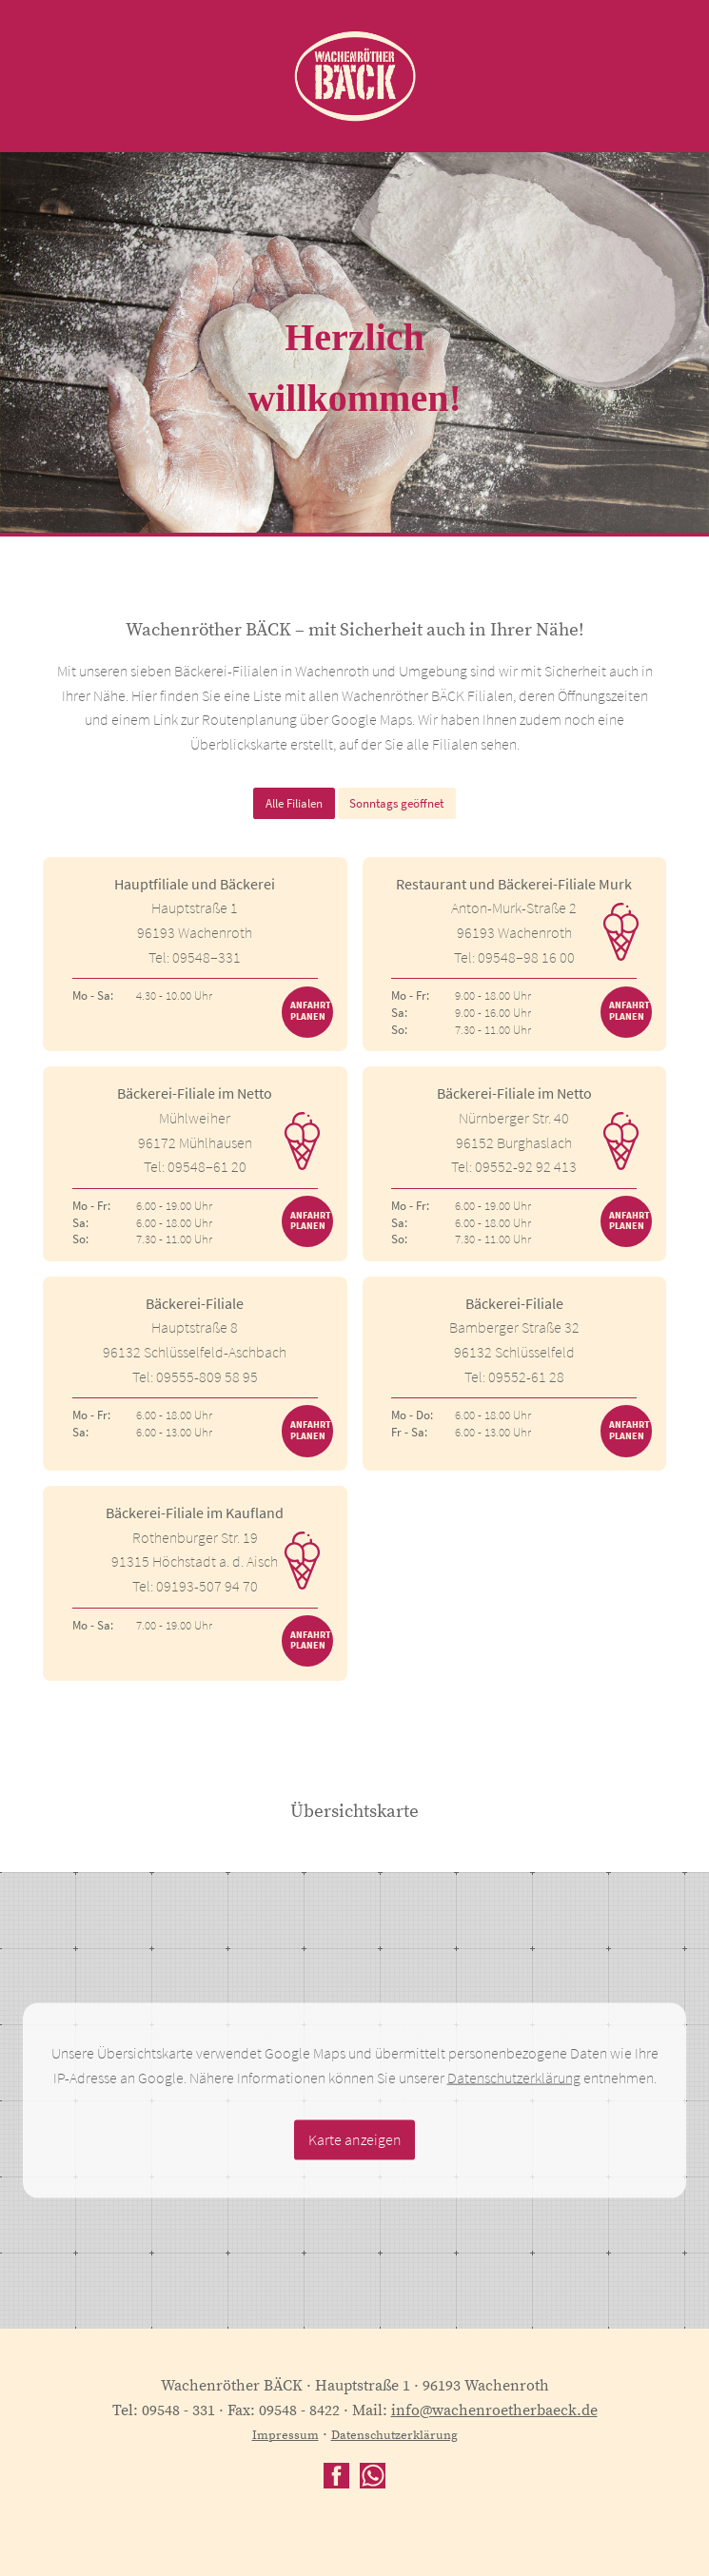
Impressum (285, 2435)
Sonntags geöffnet (396, 802)
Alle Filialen (294, 802)
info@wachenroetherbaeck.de (494, 2410)
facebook (336, 2475)
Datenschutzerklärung (514, 2076)
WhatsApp (372, 2475)
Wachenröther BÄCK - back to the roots (355, 76)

□ □ □ □ □

About this task: Should there be pictures in the data, leave them out and return the rest exactly.

Problem solution:
Impressum (285, 2435)
Sonntags geöffnet (396, 802)
Alle Filialen (294, 802)
info@wachenroetherbaeck.de (494, 2410)
facebook (336, 2475)
Datenschutzerklärung (514, 2076)
WhatsApp (372, 2475)
Wachenröther BÄCK - back to the roots (355, 76)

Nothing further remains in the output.